Nabil Benamor Bellaga, a citizen of Algeria, petitions for review of an order from the Board of Immigration Appeals (“BIA”) summarily affirming the immigration judge’s (“IJ”) decision to deny his application for asylum, withholding of removal, or for relief under the Convention Against Torture.

Bellaga argues that the BIA should have reviewed the entire record de novo to determine that the IJ’s findings and conclusions were biased and incorrect. The BIA’s summary affirmance procedures do not violate due process and nor do they deprive this court of a basis for judicial review, as the IJ’s decision is the final agency determination for judicial review. See Soadjede v. Ashcroft, 324 F.3d 830, 832-33 (5th Cir.2003).

Bellaga argues on appeal that he was a victim of past persecution and that the IJ erred in determining that he was ineligible for asylum. He also asserts that the IJ failed to adjudicate his application for withholding of deportation. Bellaga did not prove a well-founded fear of prosecution, as he did not show that a reasonable person in the same circumstances would fear prosecution if deported. See Mikhael v. INS, 115 F.3d 299, 304 (5th Cir.1997). Moreover, this court will not review persecution claims that Bellaga first raises in his brief, as he has not exhausted his administrative remedies as to those claims. See Wang v. Ashcroft, 260 F.3d 448, 452-53 (5th Cir.2001); 8 U.S.C. § 1252(d)(1). Although Bellaga based his application in part upon his fear of retaliation by the government for his evasion of the draft and also requested protection under the Convention Against Torture, he does not raise these issues in his brief and they are deemed abandoned. See Rodriguez v. INS, 9 F.3d 408, 414 n. 15 (5th Cir.1993); Yohey v. Collins, 985 F.2d 222, 224-25 (5th Cir.1993).

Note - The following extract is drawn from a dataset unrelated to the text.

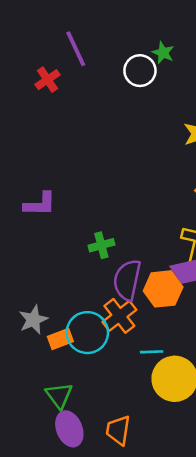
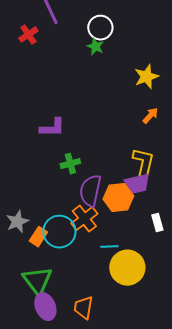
green star: (163, 53) -> (95, 47), moved
purple L-shape: (40, 204) -> (52, 128), moved
orange rectangle: (60, 339) -> (38, 237), turned -36
green triangle: (59, 395) -> (37, 281), size x1.4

Accordingly, Bellaga’s petition for review is DENIED.

Bellaga requests that this court restrain the United States from deporting him and stay its mandate to allow the BIA to consider his “marriage case.” The motion is DENIED.

PETITION AND MOTION DENIED. 
      
       Pursuant to 5th Cir. R. 47.5, the court has determined that this opinion should not be published and is not precedent except under the limited circumstances set forth in 5th Cir. R. 47.5.4.